Some Chinese experts believe Beijing’s media messaging and propaganda efforts have left it with no easy way to end the zero-Covid policy. However, Steve Tsang, director of the China Institute at Soas in London, says Beijing “could change the narrative” by spreading a new message through state media organs that “they conquered the virus and beat it up with Chinese vaccines and that it is no longer lethal”.


Others say that Beijing’s propaganda, surveillance and censorship machines have benefited from the pandemic. And for Xi, the state’s ability to limit dissent is essential this year as he seeks to extend his leadership at a twice-a-decade party congress in November, laying the ground for years more of unchallenged rule.

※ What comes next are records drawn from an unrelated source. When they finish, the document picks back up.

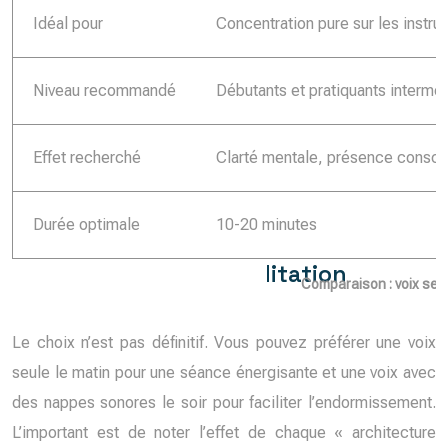
Idéal pour
Concentration pure sur les instru
Niveau recommandé
Débutants et pratiquants interméd
Effet recherché
Clarté mentale, présence consci
Durée optimale
10-20 minutes
Comparaison : voix se
Le choix n’est pas définitif. Vous pouvez préférer une voix
seule le matin pour une séance énergisante et une voix avec
des nappes sonores le soir pour faciliter l’endormissement.
L’important est de noter l’effet de chaque « architecture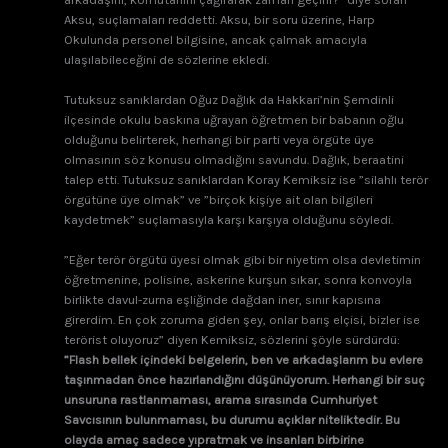
Aksu, suçlamaları reddetti. Aksu, bir soru üzerine, Harp
Okulunda personel bilgisine, ancak çalmak amacıyla
ulaşılabileceğini de sözlerine ekledi.
Tutuksuz sanıklardan Oğuz Dağlık da Hakkari’nin Şemdinli
ilçesinde okulu baskına uğrayan öğretmen bir babanın oğlu
olduğunu belirterek, herhangi bir parti veya örgüte üye
olmasının söz konusu olmadığını savundu. Dağlık, beraatini
talep etti. Tutuksuz sanıklardan Koray Kemiksiz ise ”silahlı terör
örgütüne üye olmak” ve ”birçok kişiye ait olan bilgileri
kaydetmek” suçlamasıyla karşı karşıya olduğunu söyledi.
”Eğer terör örgütü üyesi olmak gibi bir niyetim olsa devletimin
öğretmenine, polisine, askerine kurşun sıkar, sonra konvoyla
birlikte davul-zurna eşliğinde dağdan iner, sınır kapısına
girerdim. En çok zoruma giden şey, onlar barış elçisi, bizler ise
terörist oluyoruz” diyen Kemiksiz, sözlerini şöyle sürdürdü:
”Flash bellek içindeki belgelerin, ben ve arkadaşlarım bu evlere
taşınmadan önce hazırlandığını düşünüyorum. Herhangi bir suç
unsuruna rastlanmaması, arama sırasında Cumhuriyet
Savcısının bulunmaması, bu durumu açıklar niteliktedir. Bu
olayda amaç sadece yıpratmak ve insanları birbirine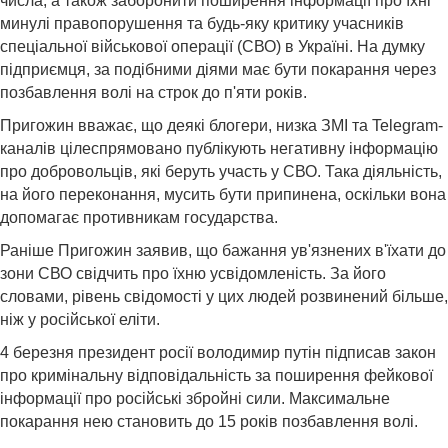
числа, а також заборонити поширення інформації про їхні
минулі правопорушення та будь-яку критику учасників
спеціальної військової операції (СВО) в Україні. На думку
підприємця, за подібними діями має бути покарання через
позбавлення волі на строк до п'яти років.
Пригожин вважає, що деякі блогери, низка ЗМІ та Telegram-
каналів цілеспрямовано публікують негативну інформацію
про добровольців, які беруть участь у СВО. Така діяльність,
на його переконання, мусить бути припинена, оскільки вона
допомагає противникам государства.
Раніше Пригожин заявив, що бажання ув'язнених в'їхати до
зони СВО свідчить про їхню усвідомленість. За його
словами, рівень свідомості у цих людей розвинений більше,
ніж у російської еліти.
4 березня президент росії володимир путін підписав закон
про кримінальну відповідальність за поширення фейкової
інформації про російські збройні сили. Максимальне
покарання нею становить до 15 років позбавлення волі.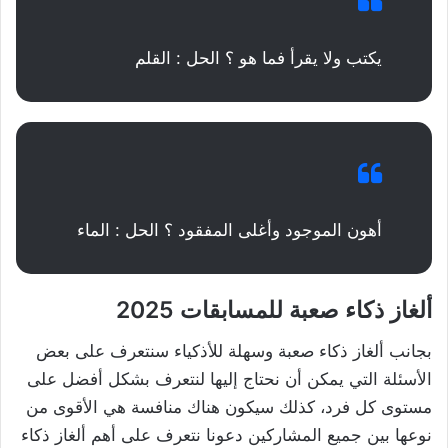
يكتب ولا يقرأ فما هو ؟ الحل : القلم
أهون الموجود وأغلى المفقود ؟ الحل : الماء
ألغاز ذكاء صعبة للمسابقات 2025
بجانب ألغاز ذكاء صعبة وسهلة للأذكياء سنتعرف على بعض
الأسئلة التي يمكن أن نحتاج إليها لنتعرف بشكل أفضل على
مستوى كل فرد، كذلك سيكون هناك منافسة هي الأقوى من
نوعها بين جميع المشاركين دعونا نتعرف على أهم ألغاز ذكاء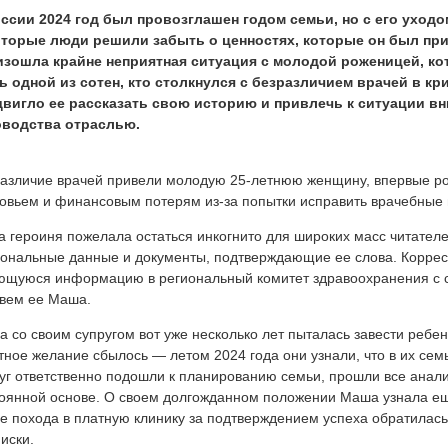
ссии 2024 год был провозглашен годом семьи, но с его уходом
оторые люди решили забыть о ценностях, которые он был пр
изошла крайне неприятная ситуация с молодой роженицей, кот
 одной из сотен, кто столкнулся с безразличием врачей в кр
двигло ее рассказать свою историю и привлечь к ситуации в
оводства отраслью.
азличие врачей привели молодую 25-летнюю женщину, впервые ро
овьем и финансовым потерям из-за попытки исправить врачебные 
 героиня пожелала остаться инкогнито для широких масс читателе
ональные данные и документы, подтверждающие ее слова. Коррес
щуюся информацию в региональный комитет здравоохранения с со
вем ее Маша.
 со своим супругом вот уже несколько лет пыталась завести ребенк
тное желание сбылось — летом 2024 года они узнали, что в их се
уг ответственно подошли к планированию семьи, прошли все анали
оянной основе. О своем долгожданном положении Маша узнала ещ
е похода в платную клинику за подтверждением успеха обратилась
иски.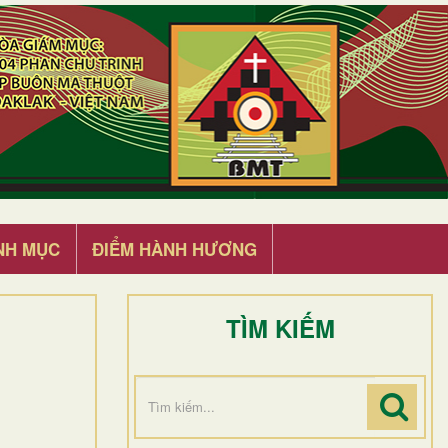
NH MỤC
ĐIỂM HÀNH HƯƠNG
TÌM KIẾM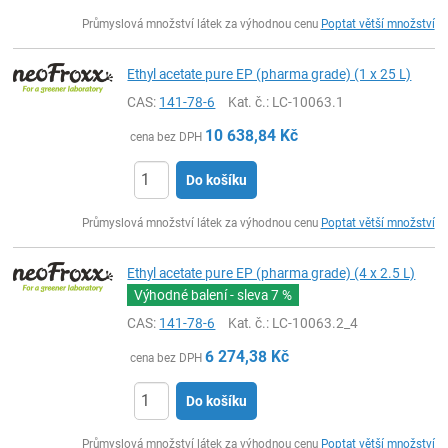
ks
Průmyslová množství látek za výhodnou cenu
Poptat větší množství
Ethyl acetate pure EP (pharma grade) (1 x 25 L)
CAS:
141-78-6
Kat. č.
: LC-10063.1
10 638,84
Kč
cena bez DPH
Do košíku
ks
Průmyslová množství látek za výhodnou cenu
Poptat větší množství
Ethyl acetate pure EP (pharma grade) (4 x 2.5 L)
Výhodné balení - sleva
7 %
CAS:
141-78-6
Kat. č.
: LC-10063.2_4
6 274,38
Kč
cena bez DPH
Do košíku
ks
Průmyslová množství látek za výhodnou cenu
Poptat větší množství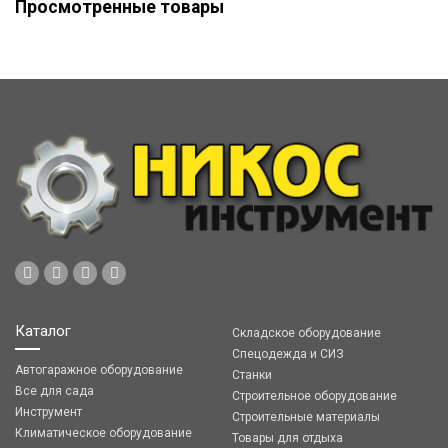
Просмотренные товары
Каталог
Складское оборудование
Спецодежда и СИЗ
Автогаражное оборудование
Станки
Все для сада
Строительное оборудование
Инструмент
Строительные материалы
Климатическое оборудование
Товары для отдыха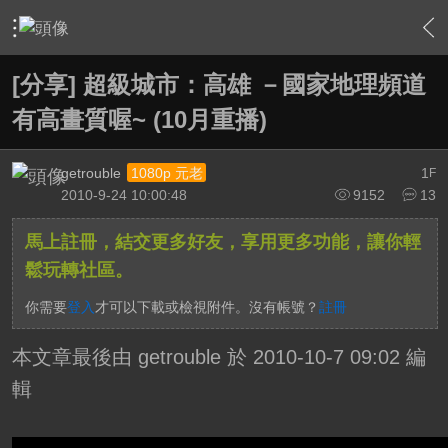
›
影片創作區
›
影片創作綜合討論
›
內容
[分享] 超級城市：高雄 －國家地理頻道
有高畫質喔~ (10月重播)
getrouble
1
1080p 元老
F
2010-9-24 10:00:48
9152
13
馬上註冊，結交更多好友，享用更多功能，讓你輕
鬆玩轉社區。
你需要
登入
才可以下載或檢視附件。沒有帳號？
註冊
本文章最後由 getrouble 於 2010-10-7 09:02 編
輯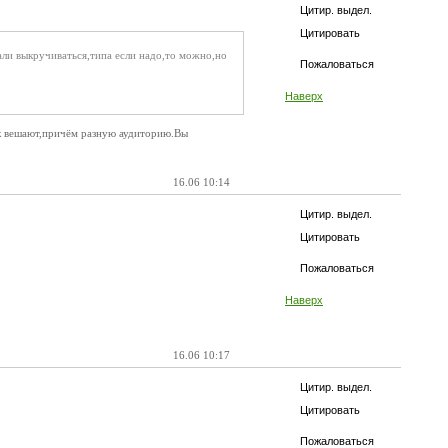
Цитир. выдел.
Цитировать
чали выкручиваться,типа если надо,то можно,но
Пожаловаться
Наверх
ок вешают,причём разную аудиторию.Вы
16.06 10:14
Цитир. выдел.
Цитировать
Пожаловаться
Наверх
16.06 10:17
Цитир. выдел.
Цитировать
Пожаловаться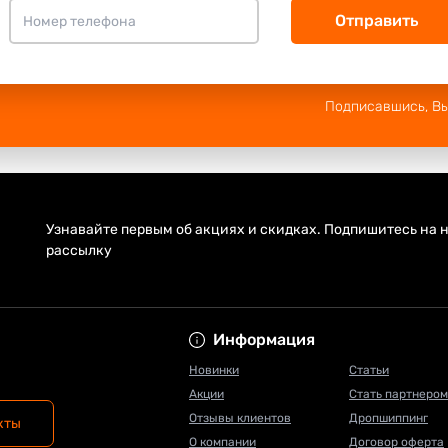
Отправить
Подписавшись, В
Узнавайте первым об акциях и скидках. Подпишитесь на н
рассылку
Информация
Новинки
Статьи
Акции
Стать партнером
Отзывы клиентов
Дропшиппинг
кты
О компании
Договор оферта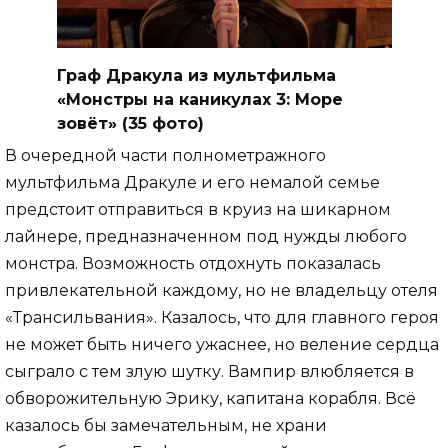
Граф Дракула из мультфильма
«Монстры на каникулах 3: Море
зовёт» (35 фото)
В очередной части полнометражного
мультфильма Дракуле и его немалой семье
предстоит отправиться в круиз на шикарном
лайнере, предназначенном под нужды любого
монстра. Возможность отдохнуть показалась
привлекательной каждому, но не владельцу отеля
«Трансильвания». Казалось, что для главного героя
не может быть ничего ужаснее, но веление сердца
сыграло с тем злую шутку. Вампир влюбляется в
обворожительную Эрику, капитана корабля. Всё
казалось бы замечательным, не храни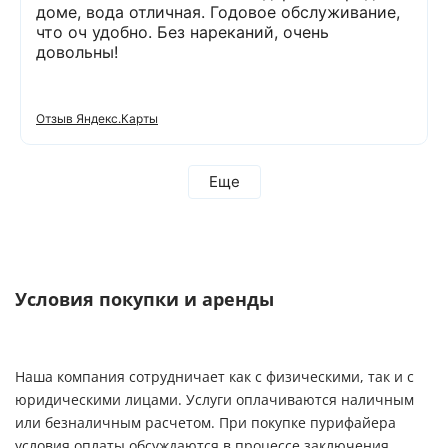
доме, вода отличная. Годовое обслуживание,
что оч удобно. Без нареканий, очень
довольны!
Отзыв Яндекс.Карты
Еще
Условия покупки и аренды
Наша компания сотрудничает как с физическими, так и с
юридическими лицами. Услуги оплачиваются наличным
или безналичным расчетом. При покупке пурифайера
условия оплаты обсуждаются в процессе заключения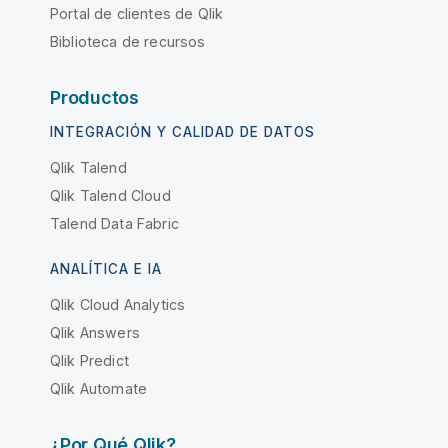
Portal de clientes de Qlik
Biblioteca de recursos
Productos
INTEGRACIÓN Y CALIDAD DE DATOS
Qlik Talend
Qlik Talend Cloud
Talend Data Fabric
ANALÍTICA E IA
Qlik Cloud Analytics
Qlik Answers
Qlik Predict
Qlik Automate
¿Por Qué Qlik?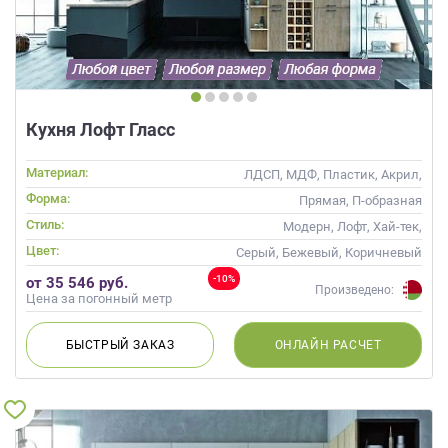
данных.
Кухня Лофт Гласс
Материал:
ЛДСП, МДФ, Пластик, Акрил,
Alvic / УФ лак, Стекло
Форма:
Прямая, П-образная
Стиль:
Модерн, Лофт, Хай-тек,
Современные
Цвет:
Серый, Бежевый, Коричневый
-10%
от 35 546 руб.
Произведено:
Цена за погонный метр
БЫСТРЫЙ
ЗАКАЗ
ОНЛАЙН
РАСЧЕТ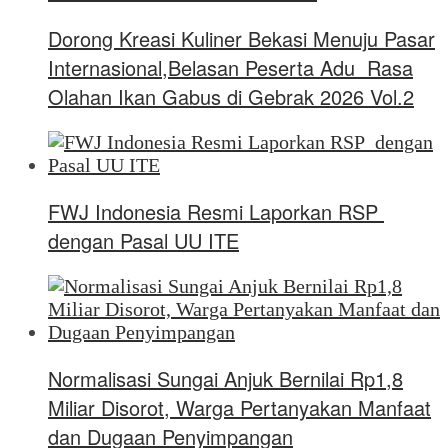
Dorong Kreasi Kuliner Bekasi Menuju Pasar
Internasional,Belasan Peserta Adu Rasa
Olahan Ikan Gabus di Gebrak 2026 Vol.2
FWJ Indonesia Resmi Laporkan RSP
dengan Pasal UU ITE
Normalisasi Sungai Anjuk Bernilai Rp1,8
Miliar Disorot, Warga Pertanyakan Manfaat
dan Dugaan Penyimpangan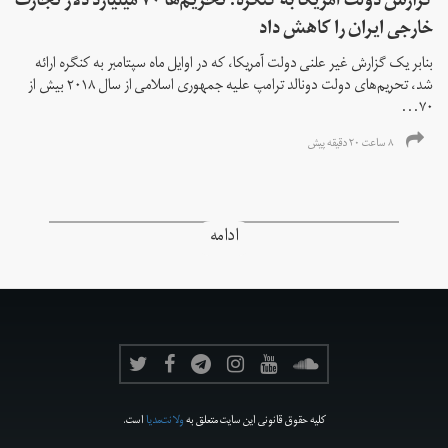
گزارش دولت آمریکا به کنگره: تحریم‌ها ۷۰ میلیارد دلار تجارت
خارجی ایران را کاهش داد
بنابر یک گزارش غیر علنی دولت آمریکا، که در اوایل ماه سپتامبر به کنگره ارائه
شد، تحریم‌های دولت دونالد ترامپ علیه جمهوری اسلامی از سال ۲۰۱۸ بیش از
۷۰...
۸ ساعت ۲۰ دقیقه پیش
ادامه
کلیه حقوق قانونی این سایت متعلق به
ولانت‌مدیا
است.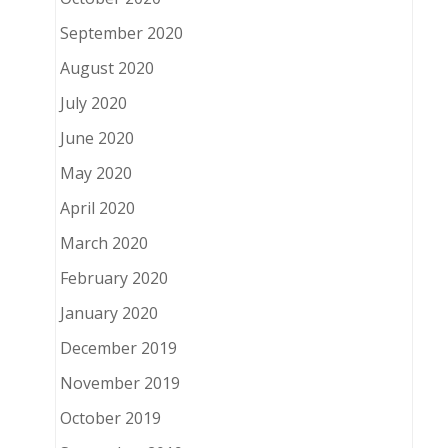
September 2020
August 2020
July 2020
June 2020
May 2020
April 2020
March 2020
February 2020
January 2020
December 2019
November 2019
October 2019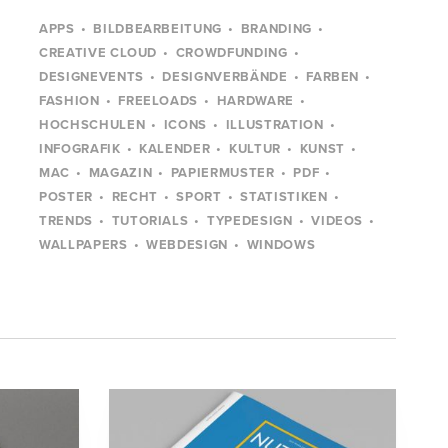
APPS
BILDBEARBEITUNG
BRANDING
CREATIVE CLOUD
CROWDFUNDING
DESIGNEVENTS
DESIGNVERBÄNDE
FARBEN
FASHION
FREELOADS
HARDWARE
HOCHSCHULEN
ICONS
ILLUSTRATION
INFOGRAFIK
KALENDER
KULTUR
KUNST
MAC
MAGAZIN
PAPIERMUSTER
PDF
POSTER
RECHT
SPORT
STATISTIKEN
TRENDS
TUTORIALS
TYPEDESIGN
VIDEOS
WALLPAPERS
WEBDESIGN
WINDOWS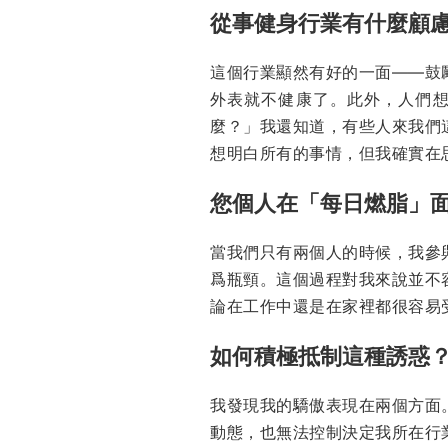
從事健身行業有什麼顧
這個行業顯然有好的一面——鼓
外表就不健康了。此外，人們
麼？」我還知道，有些人來我們
想明白所有的事情，但我確實在
您個人在「每日燃脂」
當我們只有兩個人的時候，我參
爲瓶頸。這個過程對我來說並不
論在工作中還是在家裡都很容易
如何積極抵制這種誘惑
我發現我的驕傲表現在兩個方面
動態，也無法控制決定我所在行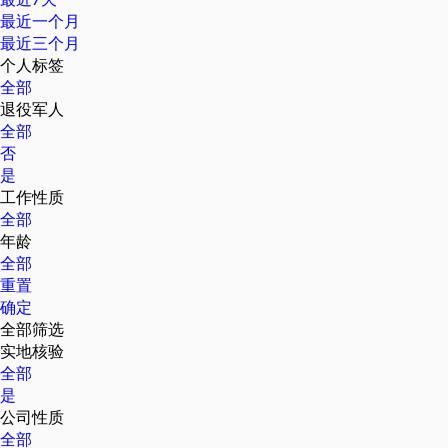
最近一个月
最近三个月
个人标签
全部
退役军人
全部
否
是
工作性质
全部
年龄
全部
重置
确定
全部筛选
实地核验
全部
是
公司性质
全部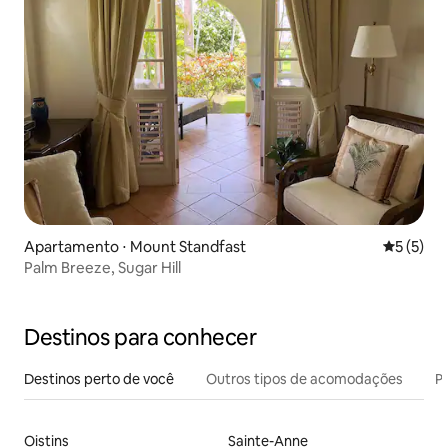
Apartamento ⋅ Mount Standfast
5 de uma 
5 (5)
Palm Breeze, Sugar Hill
Destinos para conhecer
Destinos perto de você
Outros tipos de acomodações
Pr
Oistins
Sainte-Anne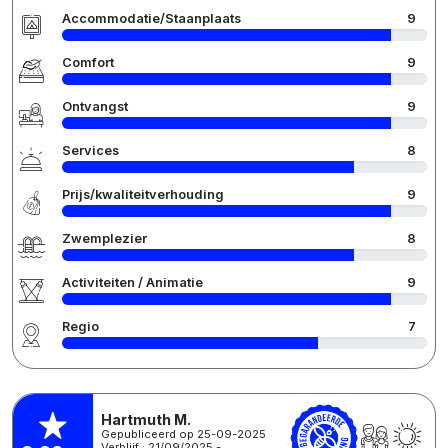
Accommodatie/Staanplaats
9
Comfort
9
Ontvangst
9
Services
8
Prijs/kwaliteitverhouding
9
Zwemplezier
8
Activiteiten / Animatie
9
Regio
7
Hartmuth M.
Gepubliceerd op 25-09-2025
Verblijf : 21/09/2025 -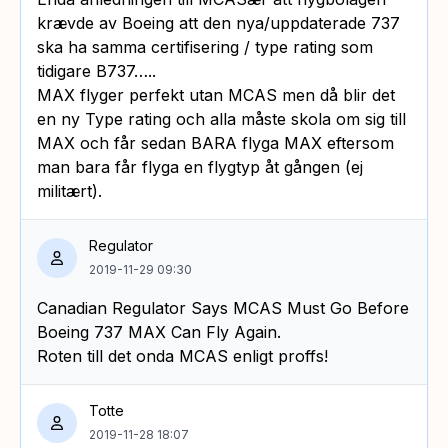
krævde av Boeing att den nya/uppdaterade 737
ska ha samma certifisering / type rating som
tidigare B737…..
MAX flyger perfekt utan MCAS men då blir det
en ny Type rating och alla måste skola om sig till
MAX och får sedan BARA flyga MAX eftersom
man bara får flyga en flygtyp åt gången (ej
militært).
Regulator
2019-11-29 09:30
Canadian Regulator Says MCAS Must Go Before
Boeing 737 MAX Can Fly Again.
Roten till det onda MCAS enligt proffs!
Totte
2019-11-28 18:07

Xiao Qiang, an expert on China’s censorship and propaganda apparatus at the University of California, Berkeley, says debate on public health issues — including whether China-made vaccines work — is now suppressed as brutally as political dissent. He says there is little indication that the new layer of tech-based mass tracking introduced with the pandemic will be unwound when the health crisis subsides.


“There is no question, no discussion, no nothing,” says Xiao. “Voices have been crushed. The public channels are shrinking.”


But even if there is little space for dissent, the state’s heavy-handed controls make it more likely that those worst affected — including the migrant workers who form the backbone of the Chinese economy — begin to question the wisdom of those making decisions.


“This rigidness at the top — you could call that effectiveness of the autocratic system — is becoming the weakness of the autocratic system,” Xiao says.